- Yes Bank share price has broken a three-session losing streak to return to the upside, but does it have what it takes to maintain traction?
Yes Bank share price has returned to the upside on Monday, retesting the ₹20 mark. The stock was up by 1.78% at the time of writing, snapping a four-session losing streak. It has been on a general down turn in July, reflecting a broader market sentiment amid investor jitters underpinned by the macroeconomic uncertainty created by renewed trade tariff fears. In addition, Yes Bank (BSE: YESBANK) faces company-specific pressures to improve its earnings prospects.
After the 20% stake acquisition by Japan’s SMBC bank, Yes Bank faces an elevated scruitiny of its financials. Its books point to modest performance, making it vulnerable to potential shocks from macroeconomic pressures. Its ROE is at 5.4%, which is largely a modest return. As far as its valuation goes, its price-to-earnings (P/E) ratio is at 25x, with the Price-to-Book (P/B) ratio at about 1.3x,both of which are largely in line with its mid-cap peers.
On the brighter side, Yes Bank share price is supported by the bank’s recently-completed successful capital raises. These include a ₹8,900 crore (approximately $1.07 billion) raise by Carlyle and Advent as well as the 20% stake acquisition by SMBC. These have certainly improved the bank’s capital adequacy, which is good for its medium and long-term growth prospects.

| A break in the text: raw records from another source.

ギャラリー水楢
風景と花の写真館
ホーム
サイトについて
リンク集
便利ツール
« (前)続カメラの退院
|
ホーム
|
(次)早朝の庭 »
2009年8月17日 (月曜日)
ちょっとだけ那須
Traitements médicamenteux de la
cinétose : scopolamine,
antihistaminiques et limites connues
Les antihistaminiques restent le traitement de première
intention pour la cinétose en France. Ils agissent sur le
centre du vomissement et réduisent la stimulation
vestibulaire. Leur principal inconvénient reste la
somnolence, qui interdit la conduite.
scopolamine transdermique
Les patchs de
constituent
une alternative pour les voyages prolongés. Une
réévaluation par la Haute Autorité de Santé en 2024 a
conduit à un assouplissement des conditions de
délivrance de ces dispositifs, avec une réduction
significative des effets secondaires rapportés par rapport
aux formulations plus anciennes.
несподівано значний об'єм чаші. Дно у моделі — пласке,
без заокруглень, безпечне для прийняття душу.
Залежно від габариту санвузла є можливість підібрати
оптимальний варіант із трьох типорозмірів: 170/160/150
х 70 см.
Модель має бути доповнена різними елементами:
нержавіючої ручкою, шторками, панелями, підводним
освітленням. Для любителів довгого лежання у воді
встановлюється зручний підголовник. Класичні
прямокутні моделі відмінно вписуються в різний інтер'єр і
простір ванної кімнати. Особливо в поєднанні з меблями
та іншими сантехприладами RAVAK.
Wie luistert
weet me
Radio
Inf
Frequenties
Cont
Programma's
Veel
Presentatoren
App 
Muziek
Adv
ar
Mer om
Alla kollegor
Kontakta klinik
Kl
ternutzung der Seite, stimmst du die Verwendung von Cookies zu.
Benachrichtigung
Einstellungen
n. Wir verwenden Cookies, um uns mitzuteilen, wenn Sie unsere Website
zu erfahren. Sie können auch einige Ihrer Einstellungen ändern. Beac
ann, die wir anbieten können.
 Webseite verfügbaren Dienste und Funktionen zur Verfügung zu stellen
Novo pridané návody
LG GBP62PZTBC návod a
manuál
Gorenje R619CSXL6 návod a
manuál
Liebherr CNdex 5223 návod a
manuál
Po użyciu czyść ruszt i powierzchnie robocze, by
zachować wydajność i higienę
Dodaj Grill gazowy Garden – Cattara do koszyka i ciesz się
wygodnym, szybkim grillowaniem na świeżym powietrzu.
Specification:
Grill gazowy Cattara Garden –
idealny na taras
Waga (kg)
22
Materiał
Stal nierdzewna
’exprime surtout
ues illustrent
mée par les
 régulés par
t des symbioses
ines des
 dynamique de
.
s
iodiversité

Yes Bank Share Price Prediction
Yes Bank share price pivot mark is at ₹19.90 and action above that level will give buyers control. The first resistance is likely to come at ₹20.10, but a stronger momentum will breach that barrier and potentially push gains higher to test ₹20.35.
On the other hand, going below ₹19.90 will signal control by the sellers. That is likely to establish the first support at at ₹19.70. The upside narrative will be invalid if the price breaks below that level. Also, an extended control by the sellers could push YESBANK price lower and test the second support at ₹19.40.